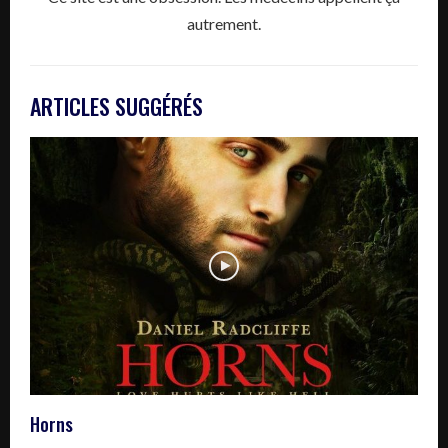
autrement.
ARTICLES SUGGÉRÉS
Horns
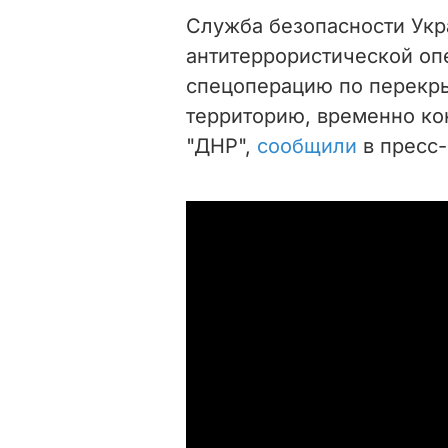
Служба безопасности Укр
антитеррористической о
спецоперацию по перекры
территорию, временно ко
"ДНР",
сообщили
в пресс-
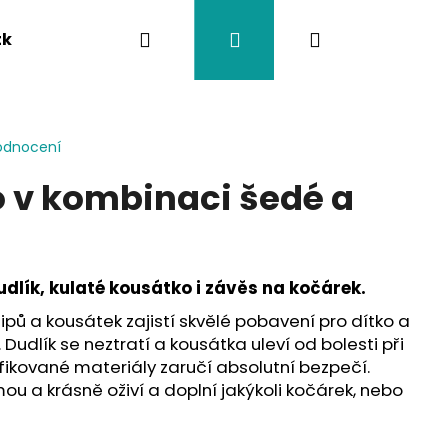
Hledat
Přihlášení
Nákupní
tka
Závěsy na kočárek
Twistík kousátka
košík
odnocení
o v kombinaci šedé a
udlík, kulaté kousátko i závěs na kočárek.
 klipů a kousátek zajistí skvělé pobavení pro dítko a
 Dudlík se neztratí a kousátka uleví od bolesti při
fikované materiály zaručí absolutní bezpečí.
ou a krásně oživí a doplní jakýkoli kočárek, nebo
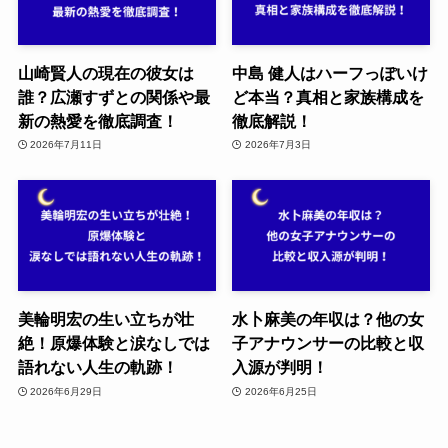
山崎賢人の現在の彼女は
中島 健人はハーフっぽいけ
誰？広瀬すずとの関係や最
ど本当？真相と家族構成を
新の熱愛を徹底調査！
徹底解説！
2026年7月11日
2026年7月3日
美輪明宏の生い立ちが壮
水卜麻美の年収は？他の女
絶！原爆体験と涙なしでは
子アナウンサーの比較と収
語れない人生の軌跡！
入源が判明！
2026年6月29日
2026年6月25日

****

EXERCISE DESCRIPTION: The response should be the lines from the one containing "o v kombinaci šedé a" through the final line of the records, reproduced exactly and with every picture left out.

EXERCISE RESPONSE:
o v kombinaci šedé a
udlík, kulaté kousátko i závěs na kočárek.
 klipů a kousátek zajistí skvělé pobavení pro dítko a
 Dudlík se neztratí a kousátka uleví od bolesti při
fikované materiály zaručí absolutní bezpečí.
ou a krásně oživí a doplní jakýkoli kočárek, nebo
山崎賢人の現在の彼女は
中島 健人はハーフっぽいけ
誰？広瀬すずとの関係や最
ど本当？真相と家族構成を
新の熱愛を徹底調査！
徹底解説！
2026年7月11日
2026年7月3日
美輪明宏の生い立ちが壮
水卜麻美の年収は？他の女
絶！原爆体験と涙なしでは
子アナウンサーの比較と収
語れない人生の軌跡！
入源が判明！
2026年6月29日
2026年6月25日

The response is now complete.